§ WHAT IS EXPECTED:
When a line below holds the string "UZIN", show that line.

§ Stored data entries:
╔══
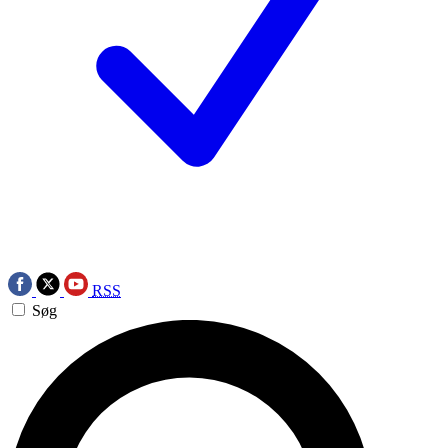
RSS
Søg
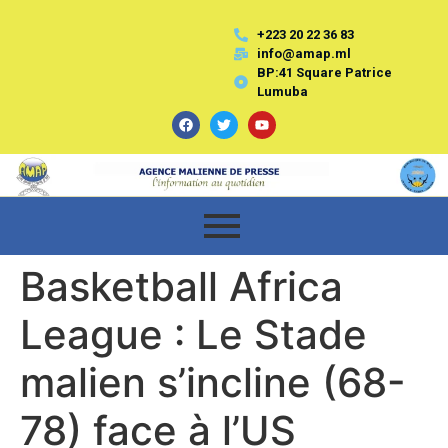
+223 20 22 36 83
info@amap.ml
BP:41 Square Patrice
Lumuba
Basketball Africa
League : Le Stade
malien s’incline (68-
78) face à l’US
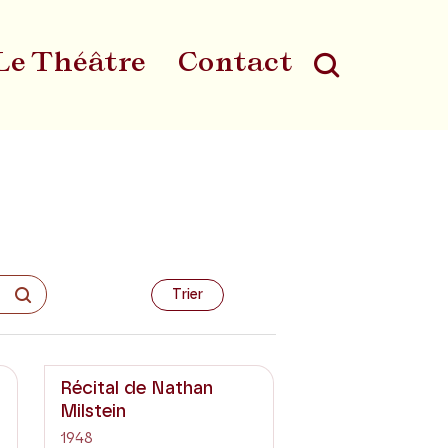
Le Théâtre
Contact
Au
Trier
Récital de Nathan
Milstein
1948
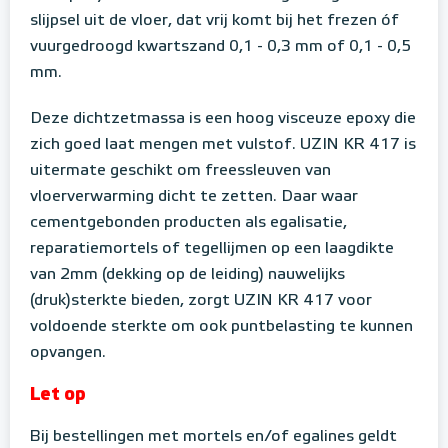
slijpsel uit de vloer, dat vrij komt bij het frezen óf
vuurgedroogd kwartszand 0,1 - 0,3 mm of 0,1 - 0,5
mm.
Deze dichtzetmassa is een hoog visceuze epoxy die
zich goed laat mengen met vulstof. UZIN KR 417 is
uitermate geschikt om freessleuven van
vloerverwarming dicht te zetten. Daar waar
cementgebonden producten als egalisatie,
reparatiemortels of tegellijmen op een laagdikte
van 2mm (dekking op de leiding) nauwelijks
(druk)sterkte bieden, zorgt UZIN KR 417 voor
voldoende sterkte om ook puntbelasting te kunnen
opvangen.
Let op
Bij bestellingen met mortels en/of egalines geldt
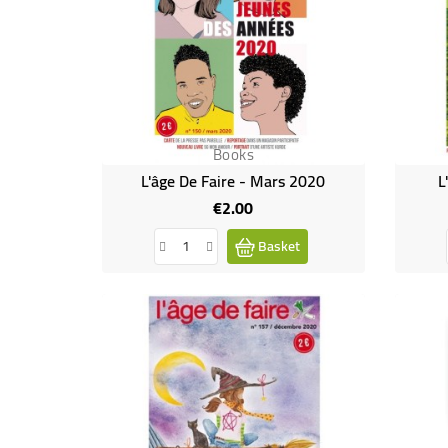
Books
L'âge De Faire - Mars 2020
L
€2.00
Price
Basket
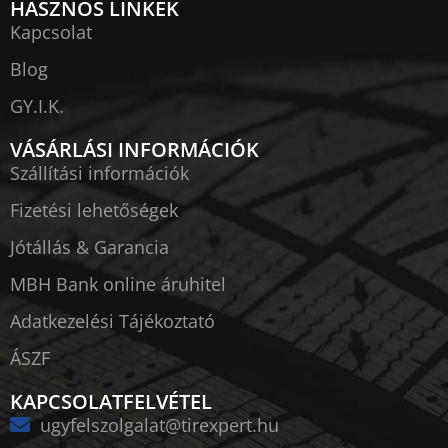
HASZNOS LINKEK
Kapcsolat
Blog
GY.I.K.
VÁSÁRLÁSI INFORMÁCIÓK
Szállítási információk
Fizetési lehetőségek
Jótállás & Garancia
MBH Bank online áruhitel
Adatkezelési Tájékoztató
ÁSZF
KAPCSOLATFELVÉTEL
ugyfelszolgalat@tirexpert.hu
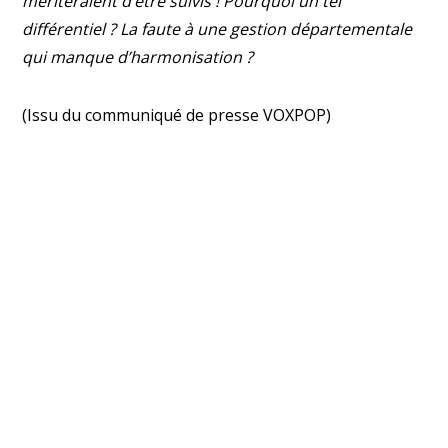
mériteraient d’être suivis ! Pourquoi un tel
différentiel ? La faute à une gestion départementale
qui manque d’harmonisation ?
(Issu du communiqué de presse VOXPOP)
╚══
§ TASK SOLUTION:
zich goed laat mengen met vulstof. UZIN KR 417 is
(druk)sterkte bieden, zorgt UZIN KR 417 voor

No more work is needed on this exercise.